Car la décision prise par Émile Cioran – il s’agit bien de lui ! – en 1947, dans un village près de Dieppe, au bord de la mer (la Manche) lorsqu’il essayait de traduire Mallarmé en roumain, fut définitive :
d’un coup, j’ai pris conscience que cette affaire-là [de traduire Mallarmé en roumain] n’avait aucun sens, que, plus jamais, je ne retournerais en Roumanie, que le roumain ne me servirait plus à rien… En une heure, ça a été fini. Ce fut une réaction violente. J’ai rompu d’un coup avec tout : avec ma langue, avec mon passé, avec tout.
Et Cioran a commencé à écrire en français Précis de Composition…. Il l’a réécrit trois fois :
Ce fut pour moi une expérience terrible… Dans des moments de désespoir, alors que j’écrivais et récrivait en français, je me disais : « Ce n’est décidément pas une langue faite pour moi. »
La langue française est devenue pour Cioran une “camisole de force”, une “langue thérapeutique”
Mais les efforts et leurs résultats, depuis Coasta Boacii de son village natal, Rãsinari, au sud-ouest de la Transylvanie où des garçons « allaient frotter l’école avec du lard pour que les chiens la mangent » jusqu’au Jardin du Luxembourg, à Paris, sont révélateurs et même étonnants.
Écoutons Saint-John Perse :
[Vous êtes] un auteur de grande race […], l’un des plus grands écrivains français dont puisse s’honorer notre langue depuis la mort de Valéry.

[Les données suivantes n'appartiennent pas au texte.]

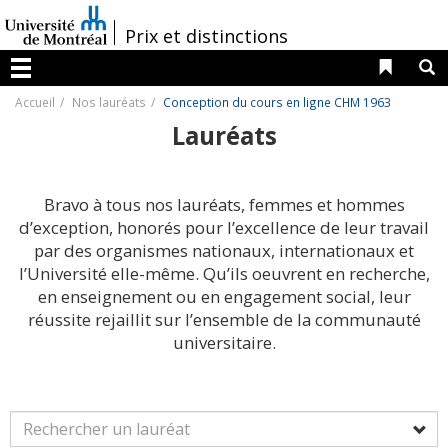
Passer
au
/
Prix et distinctions
contenu
Liens 
R
Menu
Accueil
Nos lauréats
Conception du cours en ligne CHM 1963
Lauréats
Bravo à tous nos lauréats, femmes et hommes
d’exception, honorés pour l’excellence de leur travail
par des organismes nationaux, internationaux et
l’Université elle-même. Qu’ils oeuvrent en recherche,
en enseignement ou en engagement social, leur
réussite rejaillit sur l’ensemble de la communauté
universitaire.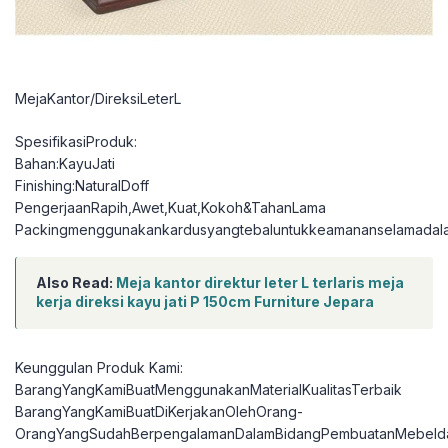
MejaKantor/DireksiLeterL
SpesifikasiProduk:
Bahan:KayuJati
Finishing:NaturalDoff
PengerjaanRapih,Awet,Kuat,Kokoh&TahanLama
Packingmenggunakankardusyangtebaluntukkeamananselamadal
Also Read:
Meja kantor direktur leter L terlaris meja
kerja direksi kayu jati P 150cm Furniture Jepara
Keunggulan Produk Kami:
BarangYangKamiBuatMenggunakanMaterialKualitasTerbaik
BarangYangKamiBuatDiKerjakanOlehOrang-
OrangYangSudahBerpengalamanDalamBidangPembuatanMebelda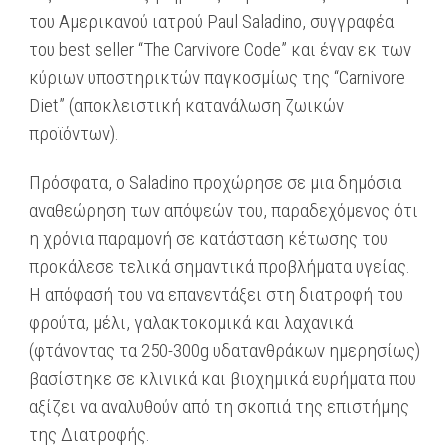
του Αμερικανού ιατρού Paul Saladino, συγγραφέα
του best seller “The Carvivore Code” και έναν εκ των
κύριων υποστηρικτών παγκοσμίως της “Carnivore
Diet” (αποκλειστική κατανάλωση ζωικών
προϊόντων).
Πρόσφατα, ο Saladino προχώρησε σε μια δημόσια
αναθεώρηση των απόψεών του, παραδεχόμενος ότι
η χρόνια παραμονή σε κατάσταση κέτωσης του
προκάλεσε τελικά σημαντικά προβλήματα υγείας.
Η απόφασή του να επανεντάξει στη διατροφή του
φρούτα, μέλι, γαλακτοκομικά και λαχανικά
(φτάνοντας τα 250-300g υδατανθράκων ημερησίως)
βασίστηκε σε κλινικά και βιοχημικά ευρήματα που
αξίζει να αναλυθούν από τη σκοπιά της επιστήμης
της Διατροφής.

Un “Balkanique”, un “métèque” comme il se caractérise, venu à Paris, chez les Français, pour se livrer à des exercices de style qui l’ont amené, grâce à je ne sais combien de bouteilles de whisky, de tasses de café et de paquets de cigarettes, à obtenir le statut d’un des plus grands stylistes contemporains de la langue française !
Donc, je ne sais pas si Jean d’Ormesson a tout à fait raison… mais nous pouvons peut-être faire appel à la poésie pour vérifier ses appréciations car c’est le message le plus fidèle d’une âme, de la conscience d’un peuple.
Un des plus grands poètes roumains de cette fin de siècle – Marin Sorescu, décédé à Paris, en 1996, à l’hôpital Cochin – a synthétisé, grâce à sa vision poétique, la contribution des Roumains à l’essor de l’humanité du XXe siècle, en deux adverbes : la négation nu (“non”) et l’affirmation da (“oui”).
Il s’agit d’une synthèse logique… voire cartésienne car, selon Émile Cioran, « Il n’est pas négateur qui ne soit assoiffé de quelque catastrophique oui ».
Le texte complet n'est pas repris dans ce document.